Cafeína e performance
Em função da pluralidade de efeitos sobre o metabolismo, a cafeína pode impactar o rendimento de uma vasta gama de desportos, desde provas de explosão e velocidade até aos de longa duração. Apesar disso, os resultados da cafeína em eventos de curta duração são menos consistentes do que aqueles observados em provas mais longas, sugerindo que aqueles sobre o sistema nervoso, são os mais importantes para a performance.
Como vimos antes, a cafeína diminui a sensação de esforço de uma determinada intensidade do exercício, permitindo ao corredor uma velocidade um pouco mais elevada. Outra questão importante relacionada ao consumo de cafeína antes do exercício, é que apesar de possuir um efeito diurético em repouso (eliminação de fluídos), este aspeto não é influenciado pelo balanço hídrico durante o exercício.
A maioria dos estudos sobre a cafeína em exercício utiliza dosagens entre 3/6 mg por quilograma de massa corporal, ou seja, aproximadamente 400 mg para um adulto de 70 kg. Dentro destes números, não existe nenhuma, absolutamente nenhuma base para um corredor achar que precisa de “muito mais” que o normalmente utilizado, em função de ser muito grande, muito acostumado ou qualquer outro motivo. Doses exageradas de cafeína podem levar a arritmias cardíacas em algumas pessoas, e não há nenhum motivo para correr este tipo de risco.

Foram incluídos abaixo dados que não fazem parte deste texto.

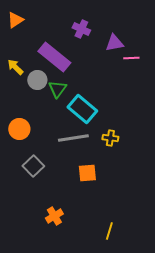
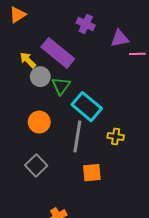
yellow arrow: (15, 67) -> (28, 60), moved
orange circle: (19, 129) -> (39, 122), moved
gray line: (73, 138) -> (77, 137), turned -72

Por último, dependendo da disponibilidade, a cafeína também pode ser consumida durante o exercício, normalmente junto com um suplemento de carbohidrato, dentro desta mesma dosagem de 3/6 mg por kg como dose total (e não por postos de abastecimento). Em eventos de longa duração, os efeitos ergogénicos da cafeína são aditivos àqueles da suplementação de carbohidratos, pois os dois atuam para melhorar o desempenho por caminhos diferentes.
Cafeína é doping?
Até 2004 a WADA (agência mundial antidoping) impunha um limite para a concentração de cafeína que um atleta poderia apresentar no organismo – limite este bem superior ao que poderia ser atribuído a uma ou duas chávenas de café – mas atualmente a substância consta apenas na lista de substâncias “monitoradas”. Ou seja, o consumo é livre mas a agência acompanha o seu uso por atletas dentro e fora de competições.
E os “viciados” em café?
Uma boa notícia para os “viciados” em café: os efeitos da cafeína sobre a performance não parecem estar relacionados com o consumo habitual de cafeína, ou seja, não desaparecem com o tempo. Enquanto alguns se perdem com o consumo habitual (por exemplo, sobre a concentração ou o sono), a cafeína também pode apresentar sintomas de abstinência quando retirada da rotina.
Esses dois factos levaram à hipótese de que alguns dias sem cafeína, poderia aumentar o efeito de uma dose antes do exercício, o que seria benéfico aos atletas. No entanto, experiências manipulando o consumo de cafeína no dia-a-dia e antes de testes desportivos, revelaram que o consumo de cafeína durante cerca de uma hora antes do exercício, é benéfico para a performance, independentemente do consumo da cafeína na semana anterior.